Your task: The task requires restating, word for word, the lines of the entries below from the one containing "1、采用管道包箍式云母片加热。" through the final one, both included.

Records to use:
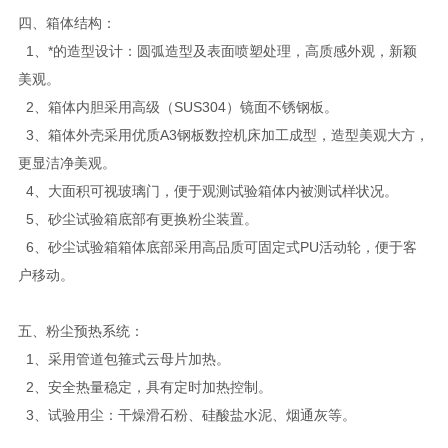
四、箱体结构：
1、*的造型设计：圆弧造型及表面喷塑处理，高质感外观，新颖
美观。
2、箱体内胆采用高级（SUS304）镜面不锈钢板。
3、箱体外壳采用优质A3钢板数控机床加工成型，造型美观大方，
更显洁净美观。
4、大面积可视玻璃门，便于观测试验箱体内被测试样状况。
5、砂尘试验箱底部有更换粉尘装置。
6、砂尘试验箱箱体底部采用高品质可固定式PU活动轮，便于客
户移动。
五、粉尘预热系统：
1、采用管道包箍式云母片加热。
2、安全热量稳定，具有定时加热控制。
3、试验用尘：干燥滑石粉、硅酸盐水泥、烟通灰等。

Task response:
1、采用管道包箍式云母片加热。
2、安全热量稳定，具有定时加热控制。
3、试验用尘：干燥滑石粉、硅酸盐水泥、烟通灰等。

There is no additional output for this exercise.